There is a story that often does the rounds of motivational seminars:
‘A king asks his wise man to capture the complete wisdom of the world in a book.
The wise man comes back with five substantial volumes.
The king is impressed but suggests that five volumes might be a bit too much for people to read and could he shorten it.
The wise man comes back with one volume. It’s still too long! Then he shortens it into one chapter. But it’s still too long. Then he brings just two pages. But even now, it’s still too long.
Finally, he returns with one sentence written across the middle of one sheet of paper:
‘There is no such thing as something for nothing!’
‘Indeed’, says the king, ‘That is the wisdom of the ages.’
The final line of that story changes between versions, but I refer to it for one reason. The wise man can wade through a mass of detail and present it in an easy to grasp manner.

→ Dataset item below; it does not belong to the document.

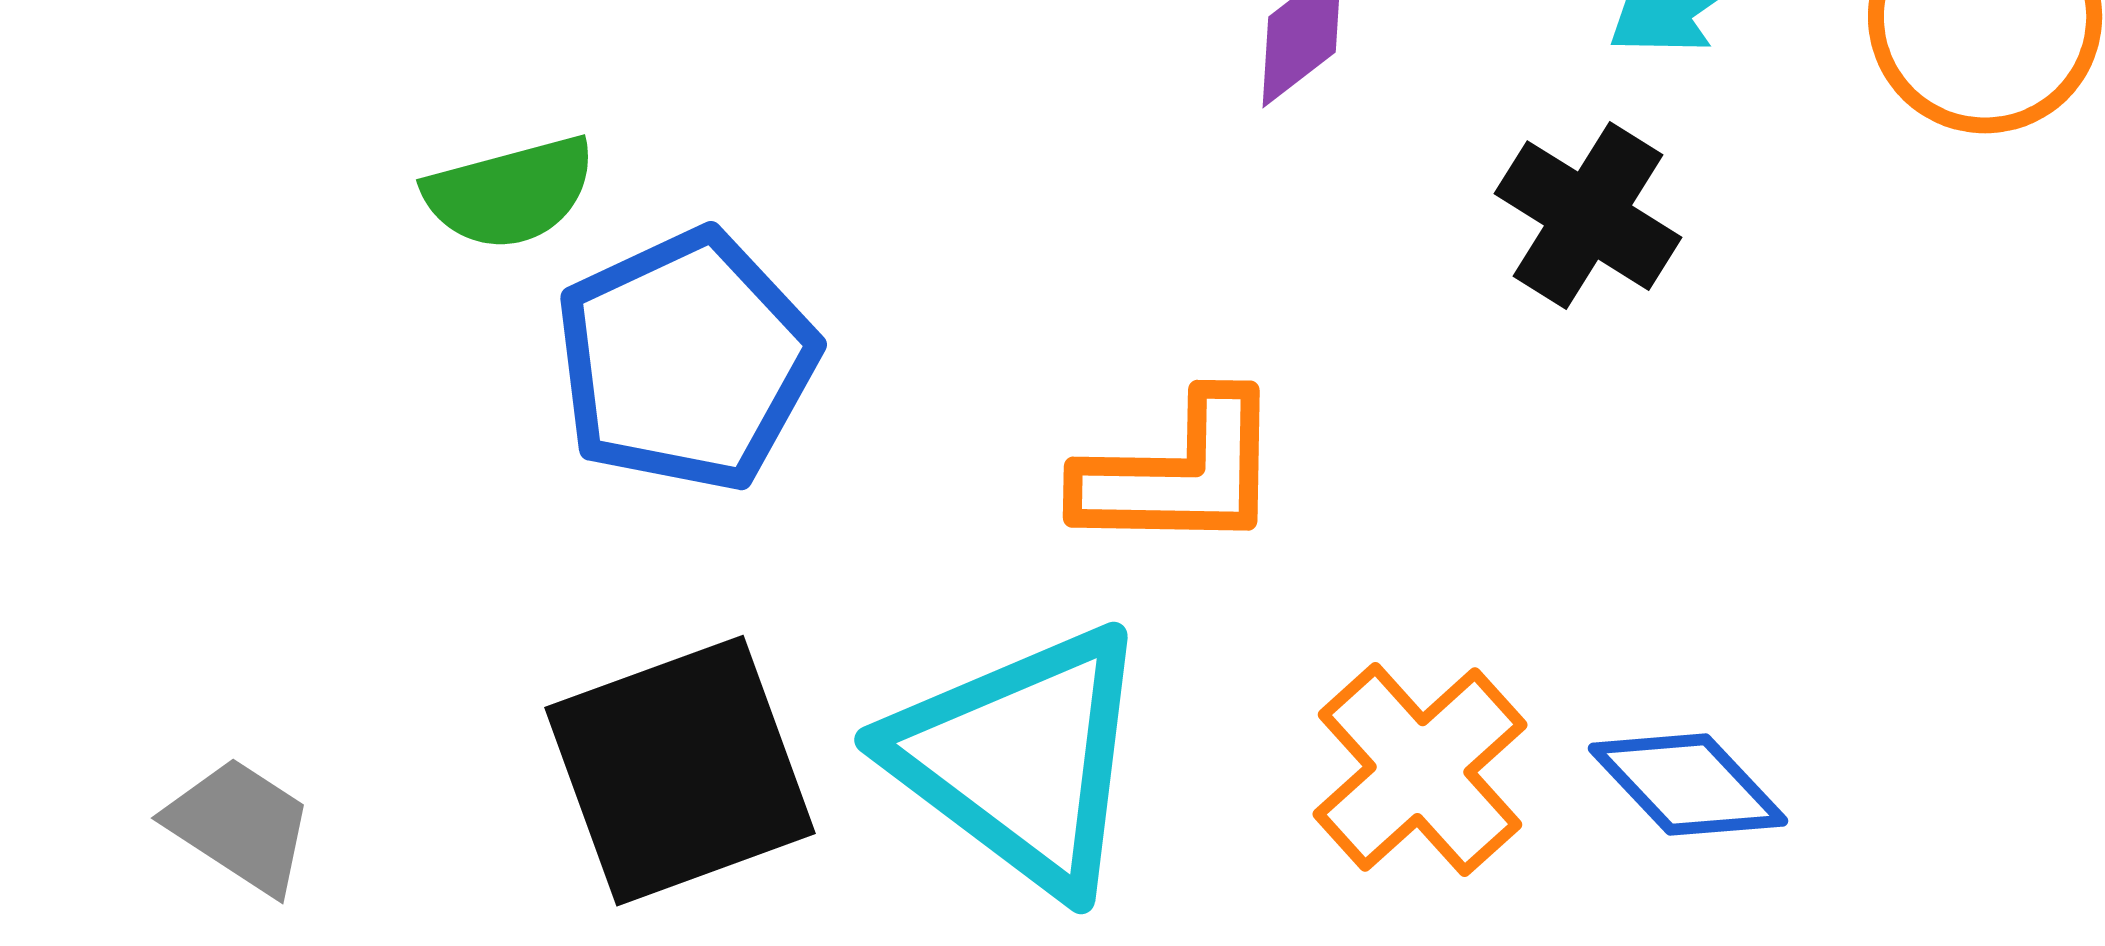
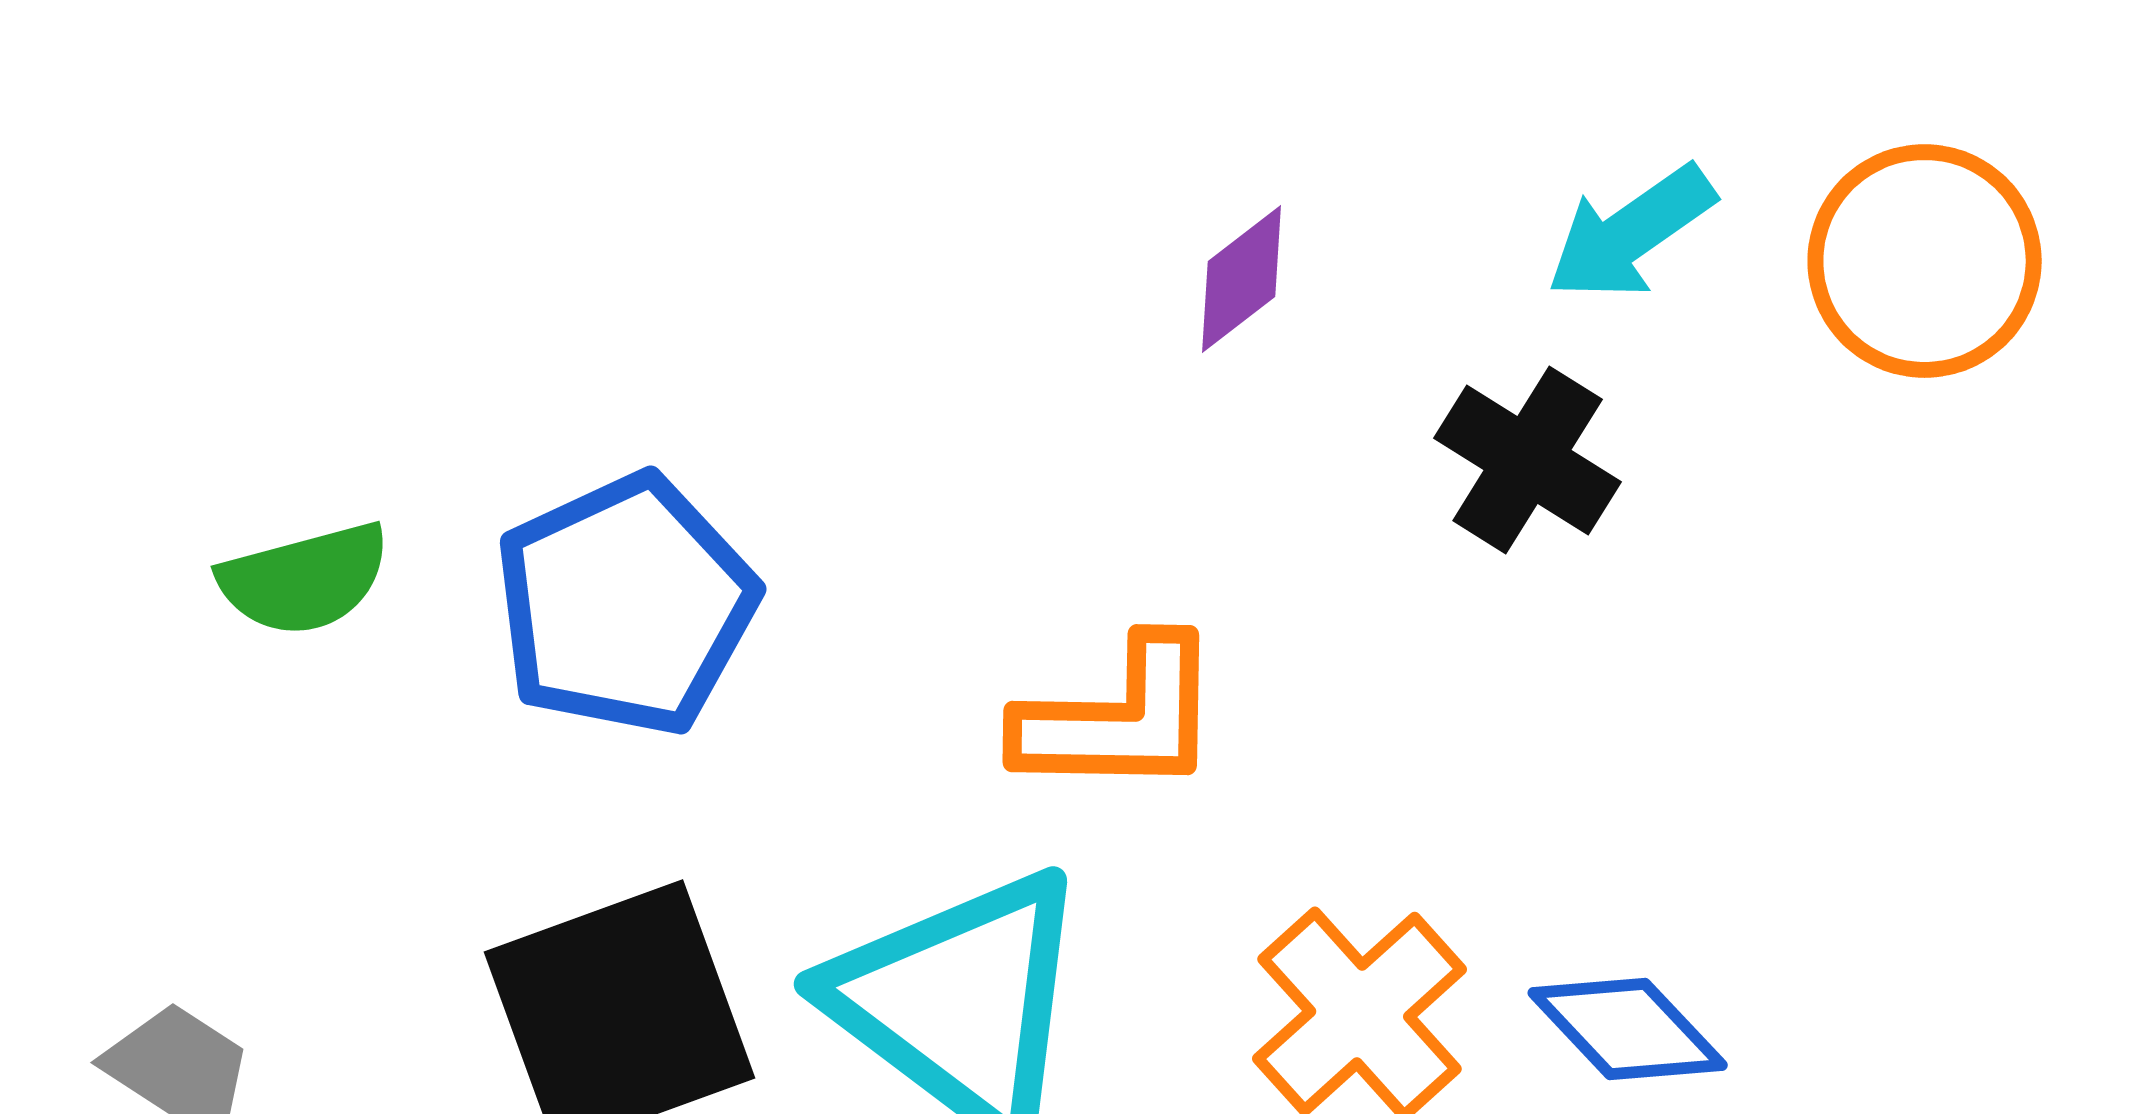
green semicircle: (510, 193) -> (305, 579), moved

That is the job of an exceptional trainer. That is the skill of any effective communicator:
To make the complicated simple.
You cannot completely understand your subject until you’re able to sum it up in a few words, so that when a student comes to you before training and asks:
‘What is today about?’
Instead of answering with a longwinded ramble about the training content, you can respond neatly with a clear, accurate purpose statement. I remind you of a famous quote from Pascal:
‘I am sorry I wrote you such a long letter. I did not have time to write a short one.’
Our job is to take the complicated and make it simple, and as Pascal implies, that takes time; it takes work, and it takes effort.
What I am recommending is, before you deliver your training programmes, you should be capable of: summing up the purpose in one clear statement; highlighting the three fundamental principles that unlock a pathway through the rest of the training material; developing those principles into good, workable learning outcomes and delivering them in a way that engages and energises the students.
Simple? That is how it needs to seem to the students! Easy? Probably not.
And that is the second critical skill of a trainer:
To deliver with ease, confidence and flexibility.
If you had asked me 25 years ago to write down my thoughts and tips on training, I would have written quite a slender book. At the time, I had picked up some valuable insights and training techniques, and mostly they seemed to work well in the classroom.
However, as the saying (variously attributed) goes:
“It is tempting, if the only tool you have is a hammer, to treat everything as if it were a nail.”
It was adequate but too one-dimensional. I am sure I could have given you plenty of valuable techniques for pounding nails. I might have even tried to convince you to hit a few screws into the wall as well because my range of alternatives was reasonably limited.
If you had asked me ten years ago to write down my thoughts and techniques on training, the book would have been much thicker and heavier, but I am still not sure you would have gone away much wiser about how to drive a screw into the wall.
There is a state in professional development where we suffer from ‘the curse of knowledge’.
It is when you know your subject in depth. Over time, in becoming an expert, you have lost the ability to see things from the student’s point of view. The more expert you become, the less connected you become to the student’s perspective. Therefore the third essential skill of the exceptional communicator is:
To keep seeing the world from your students’ point of view.
Any trainer can stand up in front of a class and say, ‘This is a complicated subject. Let me tell you how complicated it is.’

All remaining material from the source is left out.